Editorial: Symbolism in ANWR debate

April 16, 2001
As the US economy falters, symbolism gains importance in the controversy over leasing of the Arctic National Wildlife Refuge coastal plain.

As the US economy falters, symbolism gains importance in the controversy over leasing of the Arctic National Wildlife Refuge coastal plain. That should help the leasing cause.

For leasing opponents, the issue has always been symbolic. And the lofty perspective works. Congress has not approved leasing of the coastal plain and remains disinclined to do so.

Environmental groups consider ANWR a benchmark political issue. To them, it's a token of success for a broader agenda oriented to forestalling economic activity in the name of environmental protection. And it's great for their fund-raising.

So they portray ANWR as "pristine," a "wilderness," a "unique" national "treasure," the last of its kind, the calving ground of the Porcupine caribou herd. In their view, leasing means drilling, and drilling means ruin. ANWR thus becomes holy ground that environmentalist piety must defend against commercial greed.

If environmentalists hadn't long ago made that leap, oil might now be flowing from the coastal plain. Stripped of the symbolism, their antileasing arguments are unpersuasive.

Tiny area

Yes, much of ANWR is pristine, mountainous, ecologically unique. Most of it, in fact, is already designated wilderness or refuge and will never be leased. The striking scenery from these parts of ANWR graces environmentalist literature but bears little resemblance to the comparatively tiny area that Congress in 1980 left open for geologic study.

That part of ANWR, the coastal plain, looks much different from the rest. It's flat tundra, frozen most of the year, with 56 sunless days each winter. And it's not pristine. It has a town, roads, and old radar stations. In the early 1970s, in fact, during disputes over construction of the Trans-Alaska Pipeline System, environmental groups dismissed the coastal plain and ANWR's northern foothills as being devoid of unique natural value.
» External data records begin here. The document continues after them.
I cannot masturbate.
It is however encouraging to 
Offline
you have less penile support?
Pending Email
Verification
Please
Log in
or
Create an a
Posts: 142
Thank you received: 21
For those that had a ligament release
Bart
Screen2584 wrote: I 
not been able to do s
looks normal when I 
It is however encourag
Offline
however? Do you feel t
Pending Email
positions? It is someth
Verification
The Porcupine caribou do meander onto various parts of the coastal plain most springs to deliver their offspring. But there's no reason to think oil and gas activity would discourage them. A herd that favors the Prudhoe Bay area thrives amid operations there.
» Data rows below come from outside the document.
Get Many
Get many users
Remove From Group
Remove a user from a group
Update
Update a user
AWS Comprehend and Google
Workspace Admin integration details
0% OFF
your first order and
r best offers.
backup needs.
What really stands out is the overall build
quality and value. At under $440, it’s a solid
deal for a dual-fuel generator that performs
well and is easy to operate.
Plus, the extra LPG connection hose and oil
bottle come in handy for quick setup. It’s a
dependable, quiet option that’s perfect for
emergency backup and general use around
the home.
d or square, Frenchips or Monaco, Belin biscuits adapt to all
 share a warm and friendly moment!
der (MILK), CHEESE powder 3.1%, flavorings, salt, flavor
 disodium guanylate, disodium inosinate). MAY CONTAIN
Contrary to environmental assertion, drilling and production would not destroy the coastal plain's natural values. The Prudhoe Bay area has nicely endured more than 30 years of oil and gas work. And the industry has learned much about working safely in arctic conditions in the meantime.
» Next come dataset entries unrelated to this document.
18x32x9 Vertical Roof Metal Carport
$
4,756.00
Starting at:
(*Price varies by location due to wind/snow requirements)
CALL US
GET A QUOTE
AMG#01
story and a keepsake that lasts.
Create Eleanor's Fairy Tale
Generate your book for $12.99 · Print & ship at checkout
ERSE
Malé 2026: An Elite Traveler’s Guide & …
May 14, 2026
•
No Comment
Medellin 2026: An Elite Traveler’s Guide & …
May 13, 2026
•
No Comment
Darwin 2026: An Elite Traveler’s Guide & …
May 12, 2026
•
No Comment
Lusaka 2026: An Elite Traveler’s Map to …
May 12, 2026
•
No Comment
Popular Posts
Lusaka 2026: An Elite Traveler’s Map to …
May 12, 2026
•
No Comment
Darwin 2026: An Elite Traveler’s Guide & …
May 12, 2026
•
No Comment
With their arguments so easily countered, how do environmentalists so easily succeed with opposition to ANWR leasing? It must be the symbolism, the moral struggle between environmentalist good and commercial evil. So it is in similarly lofty realms that leasing supporters should press their own case.

Here, the weary US economy holds special relevance in the ANWR debate. The dot-com money machine is broken. Energy prices are rising. The country needs something more substantial than computer games to stimulate growth-something like development of natural resources, however quaint that might seem. With all due respect to new-economy innovation, wealth still comes from creative combinations of land, labor, and capital.

The land at issue here, ANWR's coastal plain, might contain 10.3 billion bbl of technically recoverable oil. That's the mean estimate of a 1998 study by the US Geological Survey. At peak, the area might produce 1.5 million b/d. If the price of crude oil averaged $22/bbl, revenue at the wellhead before transportation netbacks would come to $12 billion/year. The money would benefit US companies, workers, and governments rather than countries from which the oil would otherwise be imported.

Before production started, there would be investments of several tens of billions of dollars. Governments would begin collecting money immediately from lease bonuses. And the work would boost employment. In the 1980s, Wharton Econometric Forecasting Associates (now WEFA), estimated that ANWR development would create 736,000 jobs, directly and indirectly, throughout the US over 10 years.

Inexplicable bias

When the economy so obviously needs a lift and the country so obviously needs energy, withholding land from the process-at ANWR, in the eastern Gulf of Mexico, in the US West, or anywhere else-makes no sense.

ANWR leasing doesn't deserve the villainous tag environmentalism has assigned it. It is in fact more symbolic of economic potential restrained by an inexplicable bias against productive work-a bias that a weakening economy can't afford to indulge.